Task to carry out.
Copy out each line of the listing below in which the string "wordt" occurs.

-- -- --

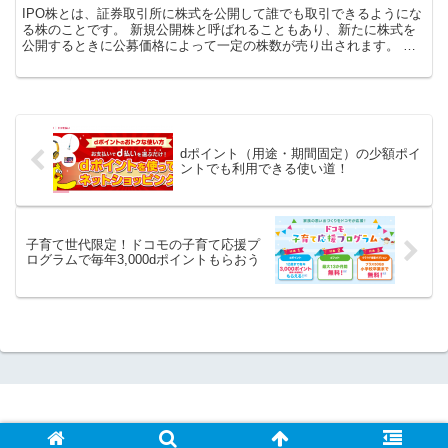
IPO株とは、証券取引所に株式を公開して誰でも取引できるようにな
る株のことです。 新規公開株と呼ばれることもあり、新たに株式を
公開するときに公募価格によって一定の株数が売り出されます。 そ
の株式は証券会社を通じて抽選で投資家に割り当てられて...
dポイント（用途・期間固定）の少額ポイ
ントでも利用できる使い道！
子育て世代限定！ドコモの子育て応援プ
ログラムで毎年3,000dポイントもらおう
© 2019-2026 暗号資産アイデア365.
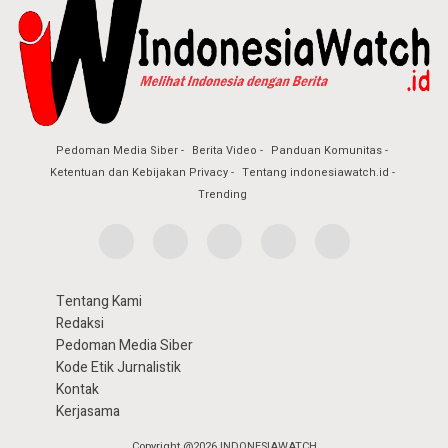
Pedoman Media Siber
Berita Video
Panduan Komunitas
Ketentuan dan Kebijakan Privacy
Tentang indonesiawatch.id
Trending
Tentang Kami
Redaksi
Pedoman Media Siber
Kode Etik Jurnalistik
Kontak
Kerjasama
Copyright @2026 INDONESIAWATCH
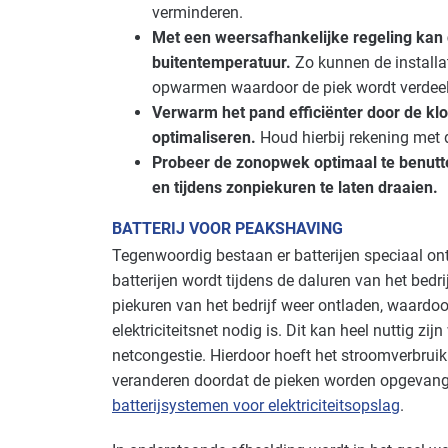
verminderen.
Met een weersafhankelijke regeling kan 
buitentemperatuur.
Zo kunnen de installa
opwarmen waardoor de piek wordt verdeeld
Verwarm het pand efficiënter door de klo
optimaliseren.
Houd hierbij rekening met 
Probeer de zonopwek optimaal te benutt
en tijdens zonpiekuren te laten draaien.
BATTERIJ VOOR PEAKSHAVING
Tegenwoordig bestaan er batterijen speciaal on
batterijen wordt tijdens de daluren van het bedri
piekuren van het bedrijf weer ontladen, waardoor
elektriciteitsnet nodig is. Dit kan heel nuttig zij
netcongestie. Hierdoor hoeft het stroomverbruik 
veranderen doordat de pieken worden opgevange
batterijsystemen voor elektriciteitsopslag
.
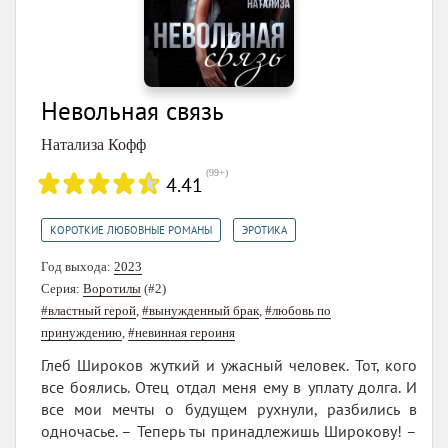
Невольная связь
Натализа Кофф
(
99+
)
4.41
,
КОРОТКИЕ ЛЮБОВНЫЕ РОМАНЫ
ЭРОТИКА
Год выхода:
2023
Серия:
Воротилы
(#2)
#властный герой
,
#вынужденный брак
,
#любовь по
принуждению
,
#невинная героиня
Глеб Широков жуткий и ужасный человек. Тот, кого
все боялись. Отец отдал меня ему в уплату долга. И
все мои мечты о будущем рухнули, разбились в
одночасье. – Теперь ты принадлежишь Широкову! –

-- -- --

Reply.
opwarmen waardoor de piek wordt verdeeld
batterijen wordt tijdens de daluren van het bedri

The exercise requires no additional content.